Service Animals

In October 2018, the National Park Service (NPS) issued a policy memorandum regarding the use of service animals by persons with disabilities in national parks. The revised policy aligns the NPS policy with the standards established by the Department of Justice and the Americans with Disabilities Act.

Dogs classified as service animals are individually trained to perform a specific task that assists a person with a disability. Service dogs are legally permitted anywhere that visitors can go. They must be allowed wherever visitors are allowed.

Examples of such work or tasks include guiding people who are blind, alerting people who are deaf, pulling a wheelchair, alerting and protecting a person who is having a seizure, reminding a person with mental illness to take prescribed medications, calming a person with Post Traumatic Stress Disorder (PTSD) during an anxiety attack, or performing other duties. Service animals are working animals, not pets.
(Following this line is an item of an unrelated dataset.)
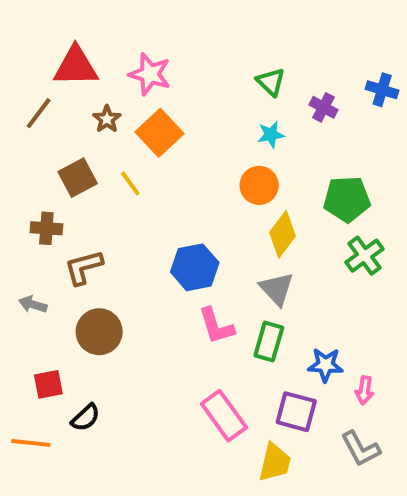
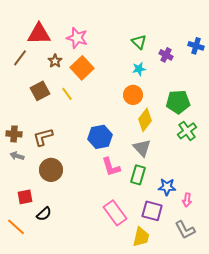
brown cross: (46, 228) -> (14, 134), moved
orange line: (31, 443) -> (16, 227), turned 36

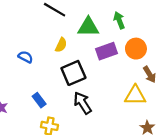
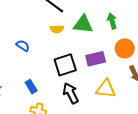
yellow semicircle: (61, 45) -> (57, 29), moved, turned 56
purple rectangle: (106, 51) -> (96, 59), moved
yellow triangle: (135, 95) -> (106, 89), moved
The work or task a dog has been trained to provide must be directly related to the person’s disability.

Emotional support, therapy, and companion animals are not service animals under the Americans with Disabilities Act (ADA), they have not been trained to provide a task directly related to a disability. Emotional support animals are considered to be a pet.

Service dogs-in-training are not service animals under ADA, but are considered pets. Pets must abide by the Individual Park Pet Regulations.

Pets on a six-foot leash are permitted on trails and park grounds but not in historic buildings, park headquarters, visitor centers, or bathrooms. Pet waste be cleaned up.